What software or datasets will you use?
What is your timeline? Include specific targets for the progress report.

Note on current research: You may use your current research as a course project, as long as you explore a new area of the problem, and you cannot use previous results. Your proposal should clearly state what novel part you will be tackling in your course project.

Final presentations: You’ll present your findings to the class at the end of the semester. This will be a presentation:

No more than 5 minutes! There will be a hard cutoff.
No more than 5 slides, exluding title slide.
Every group member must speak.
You must send me a copy of the slides in advance (10am on Tuesday).
Don't "decorate" your slides with equations. If there is an equation, I expect you to explain every variable.
Don't read your slides / show lots of text. Slides should contain brief, salient points.

Final Report: The final report will consist of one deliverable:

Written report: This is the detailed report of your approach and findings. You should re-state the problem you are solving and your approach, and summarize your results. The report should be no longer than a NeurIPS paper in size (8 pages including figures and tables), but a shorter and more concrete report is preferred.

Sample Projects: You should connect RL to your own research, if possible. If you don't want to do that or the connection is hard to make, here are some examples of projects that might be appropriate. These are just suggestions!
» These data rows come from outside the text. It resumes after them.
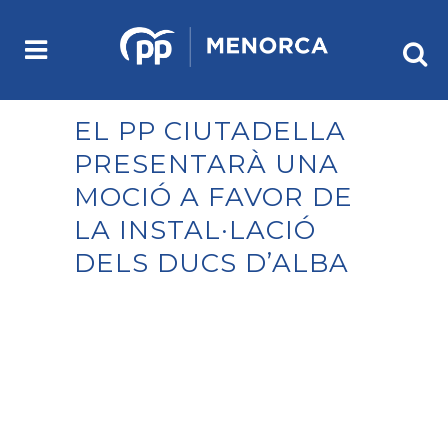
EL PP CIUTADELLA
PRESENTARÀ UNA
MOCIÓ A FAVOR DE
LA INSTAL·LACIÓ
DELS DUCS D’ALBA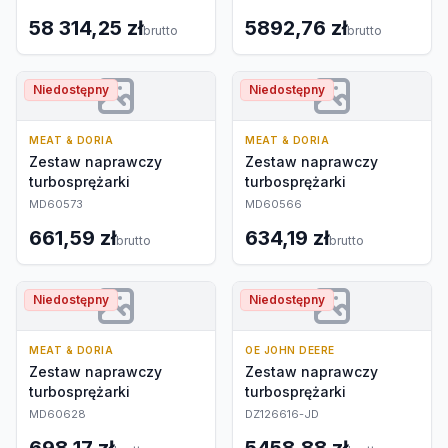
58 314,25 zł
5892,76 zł
brutto
brutto
Niedostępny
Niedostępny
MEAT & DORIA
MEAT & DORIA
Zestaw naprawczy
Zestaw naprawczy
turbosprężarki
turbosprężarki
MD60573
MD60566
661,59 zł
634,19 zł
brutto
brutto
Niedostępny
Niedostępny
MEAT & DORIA
OE JOHN DEERE
Zestaw naprawczy
Zestaw naprawczy
turbosprężarki
turbosprężarki
MD60628
DZ126616-JD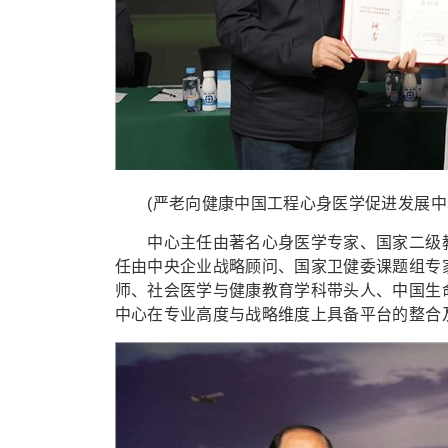
(严老向健康中国工程心身医学促进发展中
中心主任由著名心身医学专家、国家二级教
任由中央企业战略顾问、国家卫健委课题组专
师、社会医学与健康教育学科带头人、中国生
中心在专业高度与战略维度上具备平台的整合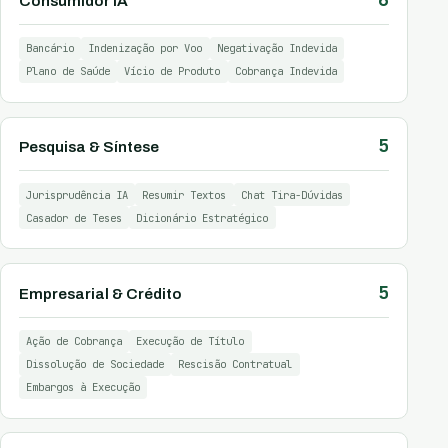
Consumidor IA
Bancário
Indenização por Voo
Negativação Indevida
Plano de Saúde
Vício de Produto
Cobrança Indevida
5
Pesquisa & Síntese
Jurisprudência IA
Resumir Textos
Chat Tira-Dúvidas
Casador de Teses
Dicionário Estratégico
5
Empresarial & Crédito
Ação de Cobrança
Execução de Título
Dissolução de Sociedade
Rescisão Contratual
Embargos à Execução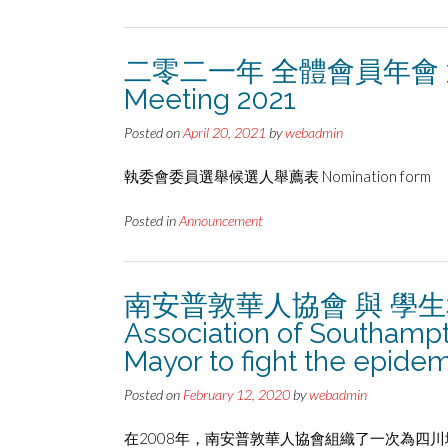
二零二一年 全體會員年會 通告 No
Meeting 2021
Posted on
April 20, 2021
by
webadmin
執委會委員選舉候選人舉薦表 Nomination form
Posted in
Announcement
南安普敦華人協會 與 學生和
Association of Southampt
Mayor to fight the epide
Posted on
February 12, 2020
by
webadmin
在2008年，南安普敦華人協會組織了一次為四川地震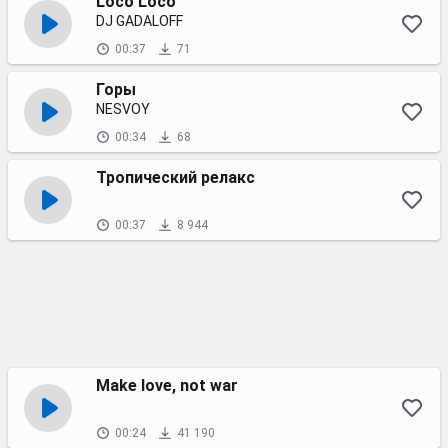
Loco Loco
DJ GADALOFF
00:37
71
Горы
NESVOY
00:34
68
Тропический релакс
00:37
8 944
Make love, not war
00:24
41 190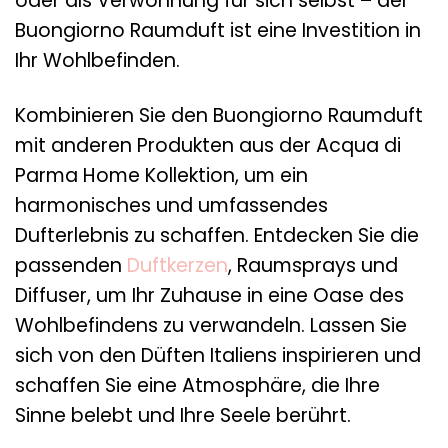
oder als Verwöhnung für sich selbst – der
Buongiorno Raumduft ist eine Investition in
Ihr Wohlbefinden.
Kombinieren Sie den Buongiorno Raumduft
mit anderen Produkten aus der Acqua di
Parma Home Kollektion, um ein
harmonisches und umfassendes
Dufterlebnis zu schaffen. Entdecken Sie die
passenden
Duftkerzen
, Raumsprays und
Diffuser, um Ihr Zuhause in eine Oase des
Wohlbefindens zu verwandeln. Lassen Sie
sich von den Düften Italiens inspirieren und
schaffen Sie eine Atmosphäre, die Ihre
Sinne belebt und Ihre Seele berührt.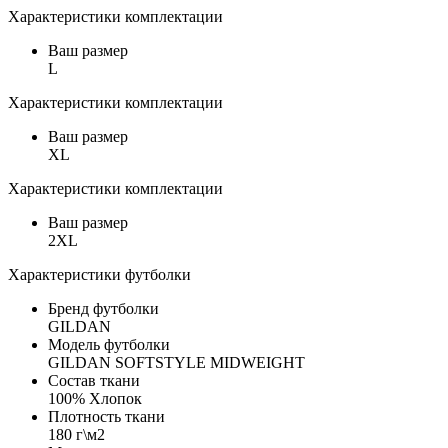
Характеристики комплектации
Ваш размер
L
Характеристики комплектации
Ваш размер
XL
Характеристики комплектации
Ваш размер
2XL
Характеристики футболки
Бренд футболки
GILDAN
Модель футболки
GILDAN SOFTSTYLE MIDWEIGHT
Состав ткани
100% Хлопок
Плотность ткани
180 г\м2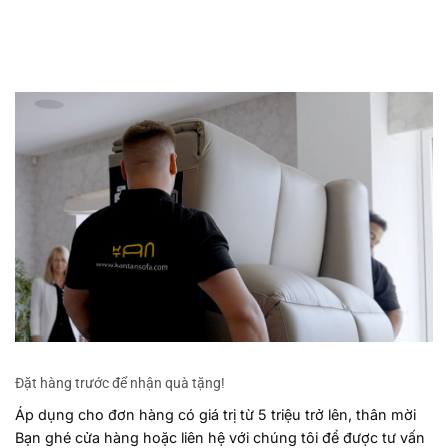
Đặt hàng trước để nhận quà tặng!
Áp dụng cho đơn hàng có giá trị từ 5 triệu trở lên, thân mời
Bạn ghé cửa hàng hoặc liên hệ với chúng tôi để được tư vấn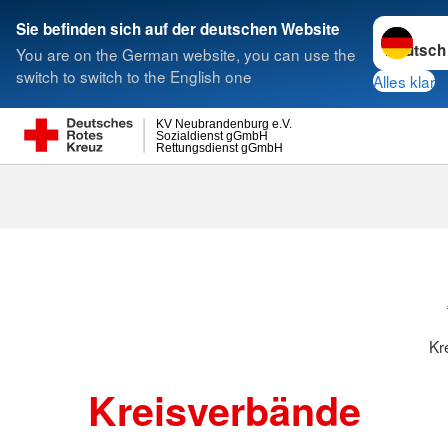
Sprache w
Sie befinden sich auf der deutschen Website
You are on the German website, you can use the
Suche
switch to switch to the English one
Alles klar
KV Neubrandenburg e.V.
Sozialdienst gGmbH
Rettungsdienst gGmbH
Kr
Kreisverbände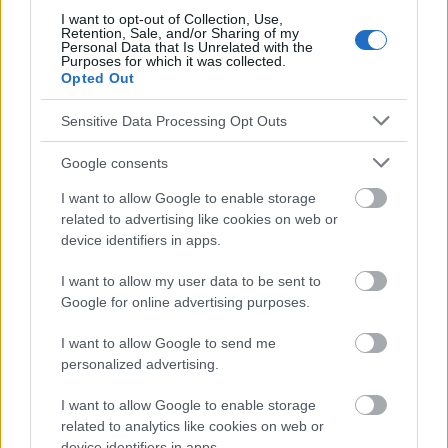
I want to opt-out of Collection, Use,
Retention, Sale, and/or Sharing of my
Personal Data that Is Unrelated with the
Purposes for which it was collected.
Opted Out
El contenido y los materiales de este sitio son de carácter
educativo e informativo. El editor y los redactores del sitio no son
Sensitive Data Processing Opt Outs
responsables de los efectos de su aplicación. Antes de aplicar
los consejos y sugerencias incluidos en este sitio web consúltalo
Google consents
con un médico.
I want to allow Google to enable storage
related to advertising like cookies on web or
Publicidad:
device identifiers in apps.
I want to allow my user data to be sent to
Google for online advertising purposes.
I want to allow Google to send me
personalized advertising.
I want to allow Google to enable storage
related to analytics like cookies on web or
device identifiers in apps.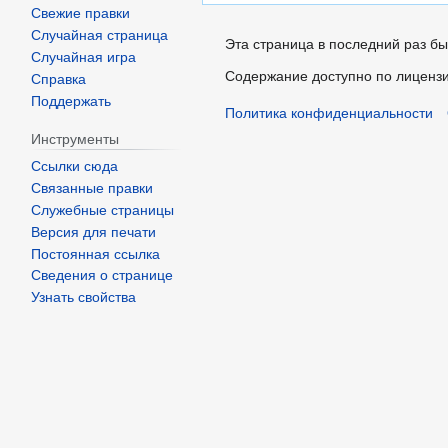
Свежие правки
Случайная страница
Эта страница в последний раз бы
Случайная игра
Содержание доступно по лиценз
Справка
Поддержать
Политика конфиденциальности
Инструменты
Ссылки сюда
Связанные правки
Служебные страницы
Версия для печати
Постоянная ссылка
Сведения о странице
Узнать свойства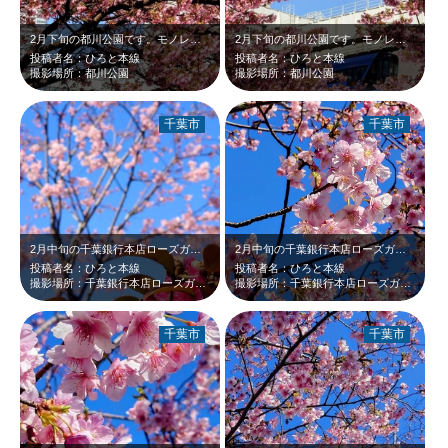
2月下旬の都川公園です。モノレール県庁前駅に到着するアーバンライナーと河津桜の…
2月下旬の都川公園です。モノレール県庁前駅に到着するアーバンライナーと河津桜の…
投稿者名：ひろと本線
投稿者名：ひろと本線
撮影場所：都川公園
撮影場所：都川公園
千葉市
千葉市
2月中旬の千葉銀行本店ローズガーデンです。河津桜の足元にサザンカが咲いていたの…
2月中旬の千葉銀行本店ローズガーデンです。この時期やはりバラは咲いてなく、河津…
投稿者名：ひろと本線
投稿者名：ひろと本線
撮影場所：千葉銀行本店ローズガーデン
撮影場所：千葉銀行本店ローズガーデン
千葉市
千葉市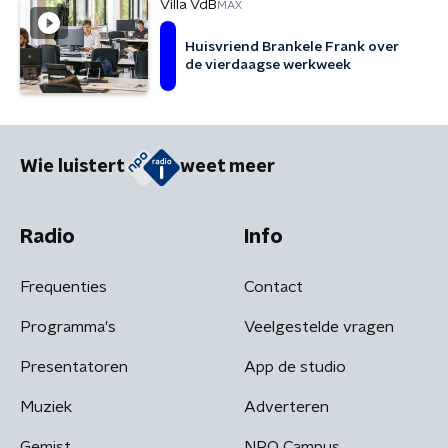
Villa VdB
MAX
Huisvriend Brankele Frank over
de vierdaagse werkweek
Wie luistert
weet meer
Radio
Info
Frequenties
Contact
Programma's
Veelgestelde vragen
Presentatoren
App de studio
Muziek
Adverteren
Gemist
NPO Campus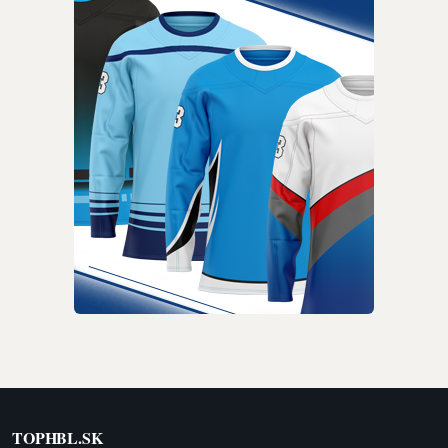
TOPHBL.SK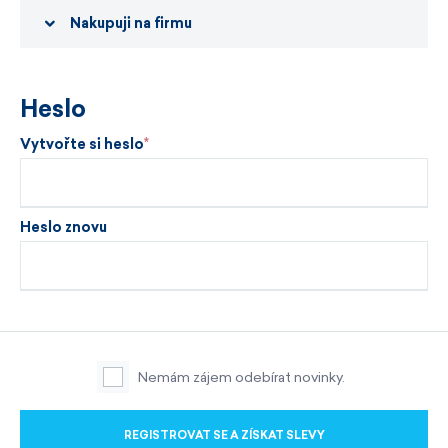
Nakupuji na firmu
Heslo
Vytvořte si heslo
Heslo znovu
Nemám zájem odebírat novinky.
REGISTROVAT SE A ZÍSKAT SLEVY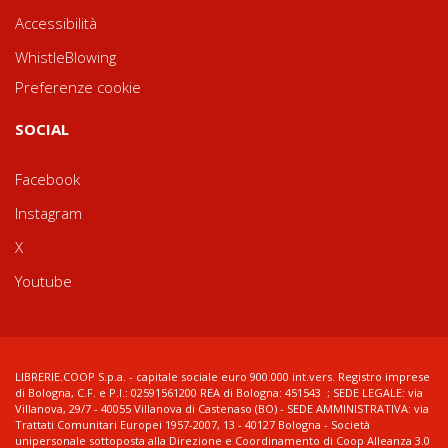
Accessibilità
WhistleBlowing
Preferenze cookie
SOCIAL
Facebook
Instagram
X
Youtube
LIBRERIE.COOP S.p.a. - capitale sociale euro 900.000 int.vers. Registro imprese
di Bologna, C.F. e P.I.: 02591561200 REA di Bologna: 451543 ; SEDE LEGALE: via
Villanova, 29/7 - 40055 Villanova di Castenaso (BO) - SEDE AMMINISTRATIVA: via
Trattati Comunitari Europei 1957-2007, 13 - 40127 Bologna - Società
unipersonale sottoposta alla Direzione e Coordinamento di Coop Alleanza 3.0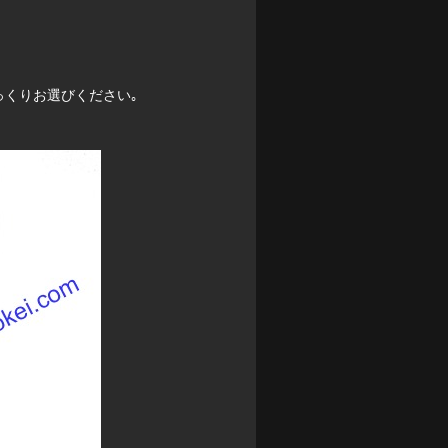
くりお選びください｡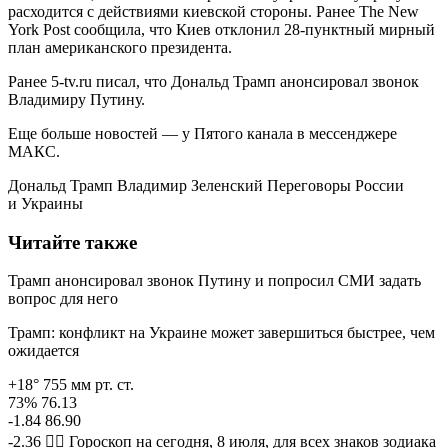
расходится с действиями киевской стороны. Ранее The New
York Post сообщила, что Киев отклонил 28-пунктный мирный
план американского президента.
Ранее 5-tv.ru писал, что Дональд Трамп анонсировал звонок
Владимиру Путину.
Еще больше новостей — у Пятого канала в мессенджере
МАКС.
Дональд Трамп Владимир Зеленский Переговоры России
и Украины
Читайте также
Трамп анонсировал звонок Путину и попросил СМИ задать
вопрос для него
Трамп: конфликт на Украине может завершиться быстрее, чем
ожидается
+18° 755 мм рт. ст.
73% 76.13
-1.84 86.90
-2.36 🧙‍♀ Гороскоп на сегодня, 8 июля, для всех знаков зодиака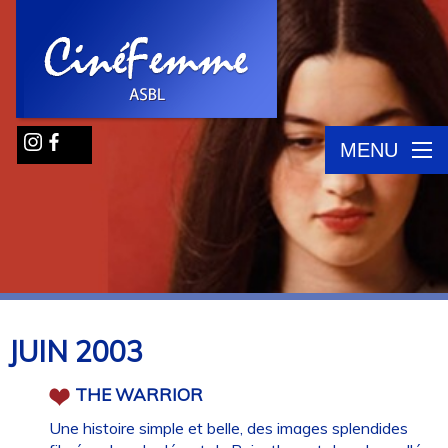
MENU
JUIN
2003
THE WARRIOR
Une histoire simple et belle, des images splendides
Train autonomous cars to navigate in CARLA
Learn how to race in Open-Ai gym with deep Q-learning
Imitation learning for aerial vehicle control
Train a starcraft II agent to win a minigame
Train a reactive controller to avoid obstacles in FlightGoggles
Consider how to safely explore in RL
Control a MuSHR car with MPC
Show how curriculum learning can help with difficult games

Example Environments:

Here are some enviornments that you can use for training an RL agent. You are by no means required to use any of these simulation environments. If you find other environments, feel free to share them on Piazza.

AirSim: https://github.com/Microsoft/AirSim
CARLA Autonomous Driving Simulator: http://carla.org/
FlighGoggles: https://flightgoggles.mit.edu/
OpenAI Gym: https://gym.openai.com/
OpenAI Universe: https://universe.openai.com/
Deepmind Lab: https://deepmind.com/blog/article/open-sourcing-deepmind-lab
Deepmind Control: https://github.com/deepmind/dm_control
Starcraft II Learning Environment: https://github.com/deepmind/pysc2
Project Malmo: https://www.microsoft.com/en-us/research/project/project-malmo/
VizDoom: http://vizdoom.cs.put.edu.pl/
PyRobot: https://pyrobot.org/
The Retro Learning Environment: https://github.com/nadavbh12/Retro-Learning-Environment
UETorch: https://github.com/facebookarchive/UETorch
MAgent: https://github.com/geek-ai/MAgent
The Roboterrium: https://www.robotarium.gatech.edu/
ML Agent Toolkit: https://github.com/Unity-Technologies/ml-agents
Bullet Physics https://pybullet.org/wordpress/

Acknowledgements

Assignments, lectures, and ideas on this syllabus are partially adapted from Drew Bagnell's course at Carnegie Mellon University. I would like to thank Drew for helpful discussions and access to his course materials.